Bows and Arrows is a diverse and dynamic record that reflects the experience of the five members' playing together as it hints at their next steps into the future. Hamilton Leithauser especially, seems to have grown. His vocal range changes dramatically from song to song, and his performances sound more complete and confident than on previous work. He comments, “I sound more like myself.” Perhaps he speaks for the band as a whole.
“We thought we'd be able make the record quickly, just crank it out,” guitarist Paul Maroon says, “but we were dead wrong.”
In the end, much of Bows and Arrows proved to be just as labor intensive as the last record. While the seeds for many of the songs formed while the band lived in a farmhouse near Saugerties, NY, they headed south to Memphis, TN's Easley-McCain Recording (where great albums by Sonic Youth, The Breeders and countless others were produced) to record, and enlisted engineer Stuart Sikes (The White Stripes, The Box Tops). While the first session went smoothly, a second was interrupted by storms that blacked out the Memphis power grid for over a week (they would also be stalled by another black out in New York during mixing). By the time all was completed, the record had traveled from Tennessee to Mississippi and back to New Jersey and Marcata in New York, where, against most odds, the work was completed.

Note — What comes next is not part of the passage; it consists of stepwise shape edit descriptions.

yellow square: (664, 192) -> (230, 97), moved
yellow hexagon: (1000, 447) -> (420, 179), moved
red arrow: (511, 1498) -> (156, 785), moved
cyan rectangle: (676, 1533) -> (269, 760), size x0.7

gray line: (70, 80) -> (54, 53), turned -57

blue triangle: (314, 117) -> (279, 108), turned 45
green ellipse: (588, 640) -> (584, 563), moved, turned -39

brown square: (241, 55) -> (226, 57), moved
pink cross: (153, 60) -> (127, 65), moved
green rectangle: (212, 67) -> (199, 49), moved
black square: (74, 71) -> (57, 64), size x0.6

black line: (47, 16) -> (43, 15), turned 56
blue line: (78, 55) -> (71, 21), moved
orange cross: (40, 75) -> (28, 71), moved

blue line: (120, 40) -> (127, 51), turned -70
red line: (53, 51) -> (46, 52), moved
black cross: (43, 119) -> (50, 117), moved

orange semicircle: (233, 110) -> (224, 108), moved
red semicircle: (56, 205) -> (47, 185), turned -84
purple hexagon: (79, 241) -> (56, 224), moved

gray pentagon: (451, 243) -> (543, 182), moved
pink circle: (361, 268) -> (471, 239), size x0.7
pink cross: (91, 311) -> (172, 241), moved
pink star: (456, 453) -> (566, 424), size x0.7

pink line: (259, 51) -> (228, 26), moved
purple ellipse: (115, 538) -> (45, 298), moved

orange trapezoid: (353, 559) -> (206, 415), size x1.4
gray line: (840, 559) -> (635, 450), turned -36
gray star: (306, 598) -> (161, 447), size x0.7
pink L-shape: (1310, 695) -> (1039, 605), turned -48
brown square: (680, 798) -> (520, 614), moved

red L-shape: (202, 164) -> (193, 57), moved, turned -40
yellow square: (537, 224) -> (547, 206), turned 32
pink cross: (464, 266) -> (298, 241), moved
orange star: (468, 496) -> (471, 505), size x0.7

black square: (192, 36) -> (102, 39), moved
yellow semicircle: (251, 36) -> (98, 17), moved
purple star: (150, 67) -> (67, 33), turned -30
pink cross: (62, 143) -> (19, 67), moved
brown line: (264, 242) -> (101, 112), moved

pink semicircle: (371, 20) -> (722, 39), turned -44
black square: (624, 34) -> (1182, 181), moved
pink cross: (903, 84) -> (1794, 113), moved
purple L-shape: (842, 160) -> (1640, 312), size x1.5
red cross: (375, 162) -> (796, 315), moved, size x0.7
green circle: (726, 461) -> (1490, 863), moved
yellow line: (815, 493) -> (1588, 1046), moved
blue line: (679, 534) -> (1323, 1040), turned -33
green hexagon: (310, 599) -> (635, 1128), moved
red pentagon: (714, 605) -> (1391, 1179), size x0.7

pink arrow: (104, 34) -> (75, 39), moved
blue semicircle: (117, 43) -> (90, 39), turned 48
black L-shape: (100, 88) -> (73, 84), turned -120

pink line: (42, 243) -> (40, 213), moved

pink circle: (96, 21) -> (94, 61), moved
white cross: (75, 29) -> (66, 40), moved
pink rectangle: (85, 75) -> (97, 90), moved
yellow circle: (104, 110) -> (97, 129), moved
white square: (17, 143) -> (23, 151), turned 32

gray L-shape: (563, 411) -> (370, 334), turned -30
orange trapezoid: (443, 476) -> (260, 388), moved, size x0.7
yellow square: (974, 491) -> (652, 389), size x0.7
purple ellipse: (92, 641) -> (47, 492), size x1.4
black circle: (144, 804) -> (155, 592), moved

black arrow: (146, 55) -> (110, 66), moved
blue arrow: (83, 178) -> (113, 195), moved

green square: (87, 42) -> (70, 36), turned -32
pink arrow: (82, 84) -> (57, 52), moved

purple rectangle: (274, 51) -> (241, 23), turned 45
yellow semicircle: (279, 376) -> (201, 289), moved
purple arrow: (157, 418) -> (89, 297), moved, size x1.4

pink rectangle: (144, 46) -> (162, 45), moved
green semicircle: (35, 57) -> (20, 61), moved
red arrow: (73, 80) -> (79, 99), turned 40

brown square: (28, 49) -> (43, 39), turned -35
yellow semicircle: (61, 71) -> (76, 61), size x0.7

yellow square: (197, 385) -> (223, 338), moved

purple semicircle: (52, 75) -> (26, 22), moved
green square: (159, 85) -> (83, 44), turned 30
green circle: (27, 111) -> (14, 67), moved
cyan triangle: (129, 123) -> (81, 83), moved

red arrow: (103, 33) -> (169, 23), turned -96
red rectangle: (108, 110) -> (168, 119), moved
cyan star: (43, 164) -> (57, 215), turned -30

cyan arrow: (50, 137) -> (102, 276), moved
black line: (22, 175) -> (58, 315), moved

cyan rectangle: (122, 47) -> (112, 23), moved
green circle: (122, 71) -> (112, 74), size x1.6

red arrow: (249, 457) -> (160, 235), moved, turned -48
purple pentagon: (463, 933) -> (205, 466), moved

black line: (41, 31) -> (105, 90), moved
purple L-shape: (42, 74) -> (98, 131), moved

The end result is a far more complete picture then even they had set out to produce. Songs such as “The Rat,” “Little House of Savages,” and “My Old Man,” perhaps provide the strongest indication of the direction the band had originally intended. These songs are far louder and more chaotic than anything found on Everyone… It’s during songs like these where the sound of the band's hometown becomes distinctly apparent. When The Walkmen perform them live, they are playing as loud, as fast, and with as much emotion as the music allows. They are playing until they pass out.
While much of this louder fare took far longer than expected to write and record, it took the band by surprise when the lighter songs came together almost immediately. One example, “Hang on, Siobhan,” inspired by an old Appalachian standard, was recorded live at 3:30 am at Sweet Tea Studios in Oxford, MS.
“We were trying to play it as quiet as we humanly could,” says Maroon. “There's a microphone rattling around in the piano, but I couldn't even hear it being played. It was a matter of how lightly we could touch our instruments while still making a sound."
Other examples include the album's opener, “What's in it for Me,” the closer, “Bows and Arrows” and the galloping “Thinking of a Dream I Had,” which were all set to tape as they were being written.